RDC : la presse sous bonne garde dans le Kivu
Dans le Nord-Kivu, alors que les tensions entre le M23 et les forces armées congolaises sont toujours aussi vives, Reporter sans frontières (RSF) dénonce les conditions de travail des journalistes, marquées par la censure établie par les rebelles comme par les autorités congolaises.
Le journalisme est « menacé de mort » dans les zones contrôlées par la rébellion du Mouvement du 23 mars (M23), active dans l’est de la République démocratique du Congo (RDC), a déclaré vendredi Reporter sans frontières (RSF). « Le paysage médiatique dans les territoires sous contrôle du M23 est marqué par les menaces, la censure, le contrôle des lignes éditoriales, le prise en otage des médias et parfois les enlèvements de journalistes », écrit RSF dans un rapport publié le 24 mai. L’ONG a déjà interpellé la rébellion en formulant des accusations similaires dans le passé.
« Les agents de renseignement du M23 débarquent chaque soir dans la rédaction et lisent tous les papiers d’information, a confié à RSF un rédacteur en chef. Ce sont eux qui décident quelles informations nous pouvons diffuser et quelles autres nous devons taire. Vous n’avez aucun droit de refuser, au risque de vous faire tuer. » Des propos confirmés par Tchivis Tshivuadi, responsable de Journaliste en Danger (JED). « Les journalistes travaillent sous pression. Si vous dénoncez les M23, ils vous menacent. Ils vous harcèlent de messages et d’appels téléphoniques… Et s’ils dénoncent cette situation à travers les associations, ils sont encore plus sujet à des pressions. »

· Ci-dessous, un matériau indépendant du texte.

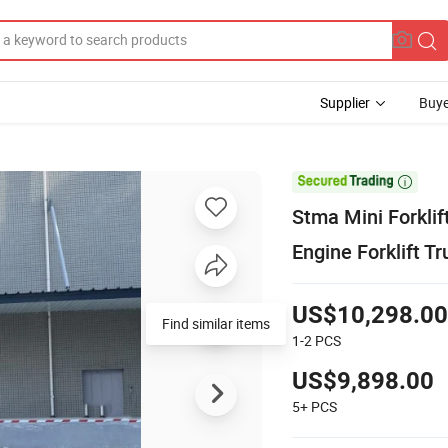
Supplier
Buye

Stma Mini Forkli
Engine Forklift T
US$10,298.00
1-2
PCS
US$9,898.00
5+
PCS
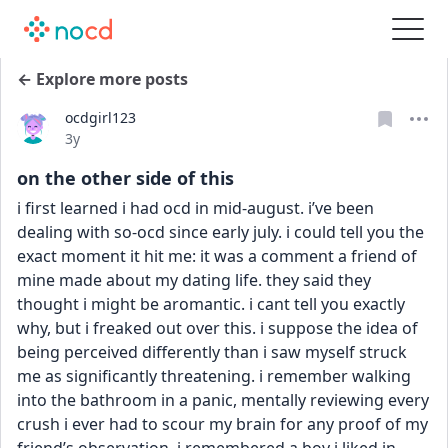
← Explore more posts
ocdgirl123
Date posted
3y
on the other side of this
i first learned i had ocd in mid-august. i’ve been 
dealing with so-ocd since early july. i could tell you the 
exact moment it hit me: it was a comment a friend of 
mine made about my dating life. they said they 
thought i might be aromantic. i cant tell you exactly 
why, but i freaked out over this. i suppose the idea of 
being perceived differently than i saw myself struck 
me as significantly threatening. i remember walking 
into the bathroom in a panic, mentally reviewing every 
crush i ever had to scour my brain for any proof of my 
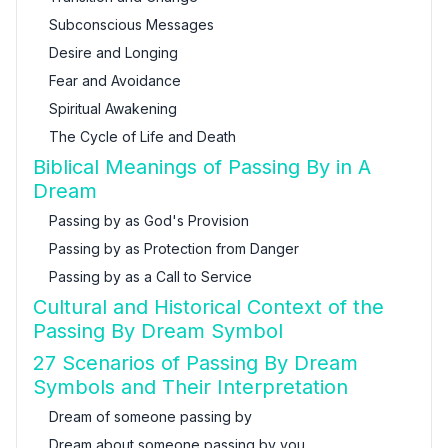
Subconscious Messages
Desire and Longing
Fear and Avoidance
Spiritual Awakening
The Cycle of Life and Death
Biblical Meanings of Passing By in A
Dream
Passing by as God's Provision
Passing by as Protection from Danger
Passing by as a Call to Service
Cultural and Historical Context of the
Passing By Dream Symbol
27 Scenarios of Passing By Dream
Symbols and Their Interpretation
Dream of someone passing by
Dream about someone passing by you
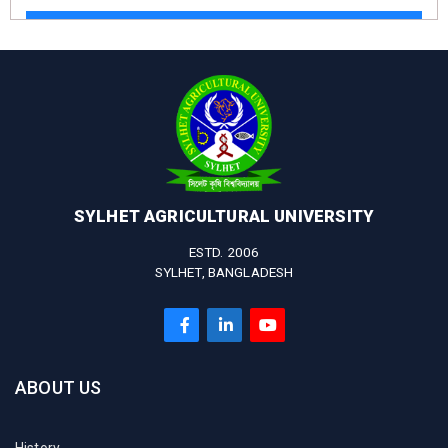
SYLHET AGRICULTURAL UNIVERSITY
ESTD. 2006
SYLHET, BANGLADESH
ABOUT US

RSF estime que « près d’une dizaine de journalistes au moins, peut-être beaucoup plus », ont dû fuir la zone sous contrôle du M23. Mais une fois en zone sous contrôle FARDC, les journalistes sont « espionnés, gardés à l’œil par les services de renseignements de l’État congolais ». L’organisation cite l’exemple de Blaise Bahisha de la radio Sauti ya Rutchuru. Suspecté d’espionnage pour le compte du M23, ce journaliste a été arrêté par l’armée congolaise à Goma, le 17 avril. « Il est détenu de manière totalement abusive, affirme Tchivis Tshivuadi. Nous réclamons sa libération sans condition. » Pour Tchivis Tshivuadi, mis à part l’armée qui restreint la communication autour des opérations militaires, c’est surtout l’Agence nationale de renseignement qui surveille les journalistes du Kivu.
"Notre mouvement est dirigé par un ancien journaliste"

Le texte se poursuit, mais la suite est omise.